[Transcribed page contents]
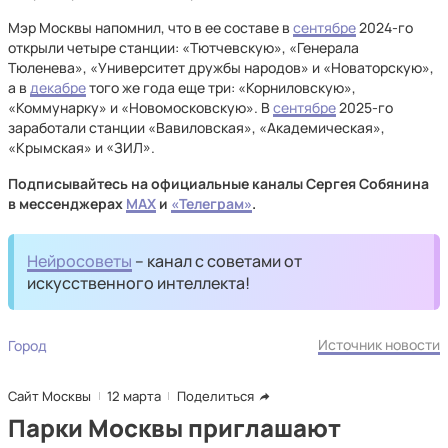
Мэр Москвы напомнил, что в ее составе в
сентябре
2024-го
открыли четыре станции: «Тютчевскую», «Генерала
Тюленева», «Университет дружбы народов» и «Новаторскую»,
а в
декабре
того же года еще три: «Корниловскую»,
«Коммунарку» и «Новомосковскую». В
сентябре
2025-го
заработали станции «Вавиловская», «Академическая»,
«Крымская» и «ЗИЛ».
Подписывайтесь на официальные каналы Сергея Собянина
в мессенджерах
MAX
и
«Телеграм»
.
Нейросоветы
– канал с советами от
искусственного интеллекта!
Источник новости
Город
Сайт Москвы
12 марта
Поделиться
Парки Москвы приглашают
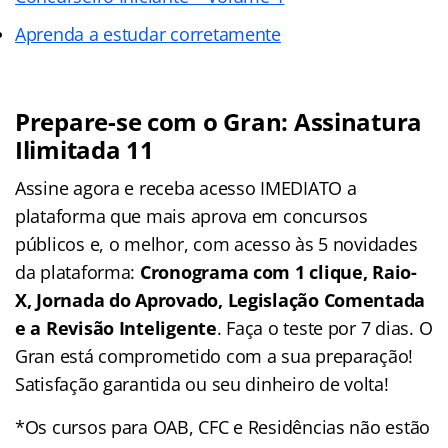
Aprenda a estudar corretamente
Prepare-se com o Gran: Assinatura
Ilimitada 11
Assine agora e receba acesso IMEDIATO a
plataforma que mais aprova em concursos
públicos e, o melhor, com acesso às 5 novidades
da plataforma:
Cronograma com 1 clique, Raio-
X, Jornada do Aprovado, Legislação Comentada
e a Revisão Inteligente
. Faça o teste por 7 dias. O
Gran está comprometido com a sua preparação!
Satisfação garantida ou seu dinheiro de volta!
*Os cursos para OAB, CFC e Residências não estão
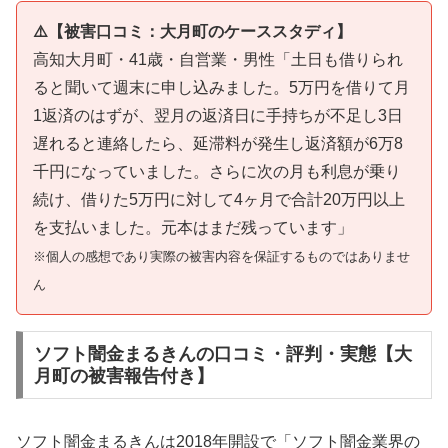
⚠️【被害口コミ：大月町のケーススタディ】
高知大月町・41歳・自営業・男性「土日も借りられ
ると聞いて週末に申し込みました。5万円を借りて月
1返済のはずが、翌月の返済日に手持ちが不足し3日
遅れると連絡したら、延滞料が発生し返済額が6万8
千円になっていました。さらに次の月も利息が乗り
続け、借りた5万円に対して4ヶ月で合計20万円以上
を支払いました。元本はまだ残っています」
※個人の感想であり実際の被害内容を保証するものではありませ
ん
ソフト闇金まるきんの口コミ・評判・実態【大
月町の被害報告付き】
ソフト闇金まるきんは2018年開設で「ソフト闇金業界の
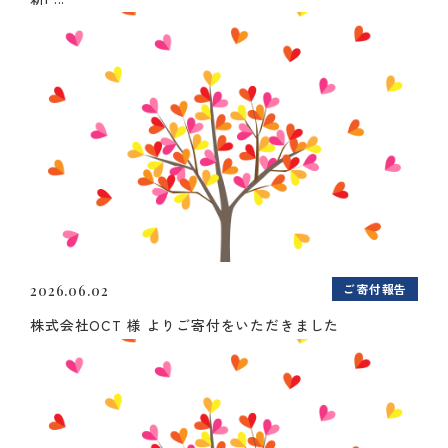
ご寄付報告
2026.06.02
株式会社OCT 様 よりご寄付をいただきました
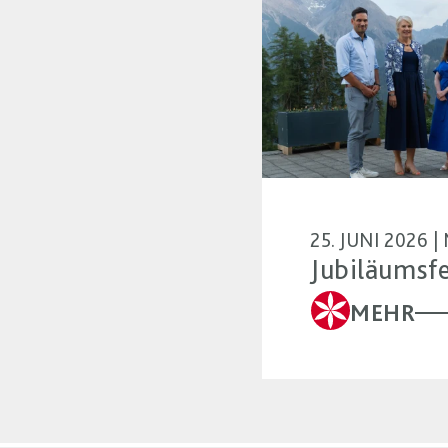
25. JUNI 2026 
Jubiläumsfe
MEHR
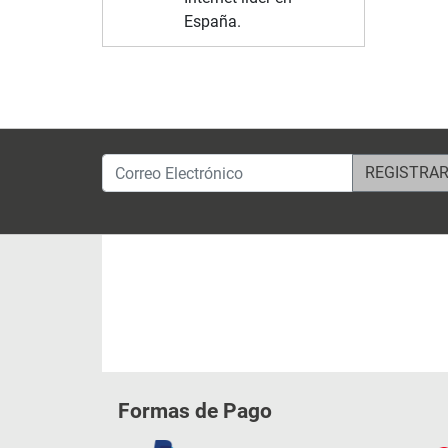
España.
Correo Electrónico
Formas de Pago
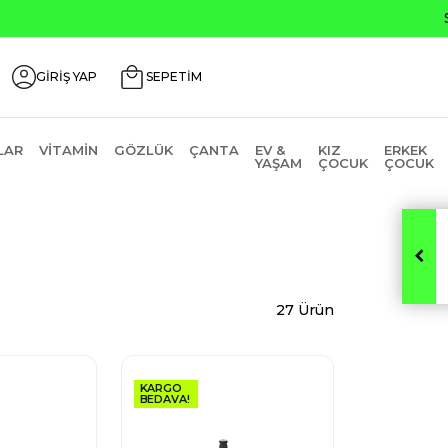
0
GİRİŞ YAP
SEPETİM
LAR
VITAMIN
GÖZLÜK
ÇANTA
EV &
KIZ
ERKEK
YAŞAM
ÇOCUK
ÇOCUK
27 Ürün
KARGO
BEDAVA!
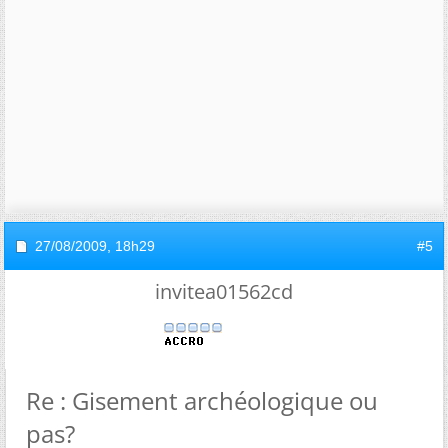
27/08/2009,
18h29
#5
invitea01562cd
Re : Gisement archéologique ou
pas?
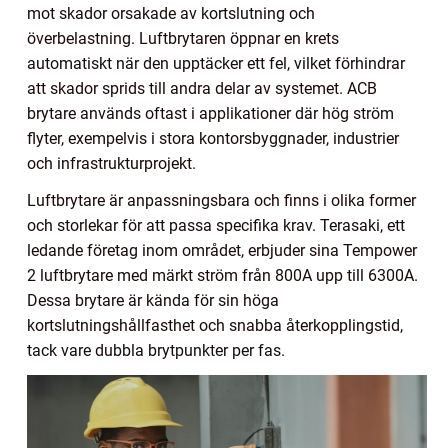
mot skador orsakade av kortslutning och
överbelastning. Luftbrytaren öppnar en krets
automatiskt när den upptäcker ett fel, vilket förhindrar
att skador sprids till andra delar av systemet. ACB
brytare används oftast i applikationer där hög ström
flyter, exempelvis i stora kontorsbyggnader, industrier
och infrastrukturprojekt.
Luftbrytare är anpassningsbara och finns i olika former
och storlekar för att passa specifika krav. Terasaki, ett
ledande företag inom området, erbjuder sina Tempower
2 luftbrytare med märkt ström från 800A upp till 6300A.
Dessa brytare är kända för sin höga
kortslutningshållfasthet och snabba återkopplingstid,
tack vare dubbla brytpunkter per fas.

*BRIEF*
Copy the lines above between the one holding "Сайт Москвы" and the one holding "株式会社OCT 様 よりご寄付をいただきました", inclusive. Drop the pictures.

*ANSWER TO THIS TASK*
Сайт Москвы
12 марта
Поделиться
Парки Москвы приглашают
Aprenda a estudar corretamente
Prepare-se com o Gran: Assinatura
Ilimitada 11
Assine agora e receba acesso IMEDIATO a
plataforma que mais aprova em concursos
públicos e, o melhor, com acesso às 5 novidades
da plataforma:
Cronograma com 1 clique, Raio-
X, Jornada do Aprovado, Legislação Comentada
e a Revisão Inteligente
. Faça o teste por 7 dias. O
Gran está comprometido com a sua preparação!
Satisfação garantida ou seu dinheiro de volta!
*Os cursos para OAB, CFC e Residências não estão
⚠️【被害口コミ：大月町のケーススタディ】
高知大月町・41歳・自営業・男性「土日も借りられ
ると聞いて週末に申し込みました。5万円を借りて月
1返済のはずが、翌月の返済日に手持ちが不足し3日
遅れると連絡したら、延滞料が発生し返済額が6万8
千円になっていました。さらに次の月も利息が乗り
続け、借りた5万円に対して4ヶ月で合計20万円以上
を支払いました。元本はまだ残っています」
※個人の感想であり実際の被害内容を保証するものではありませ
ん
ソフト闇金まるきんの口コミ・評判・実態【大
月町の被害報告付き】
ソフト闇金まるきんは2018年開設で「ソフト闇金業界の
ご寄付報告
2026.06.02
株式会社OCT 様 よりご寄付をいただきました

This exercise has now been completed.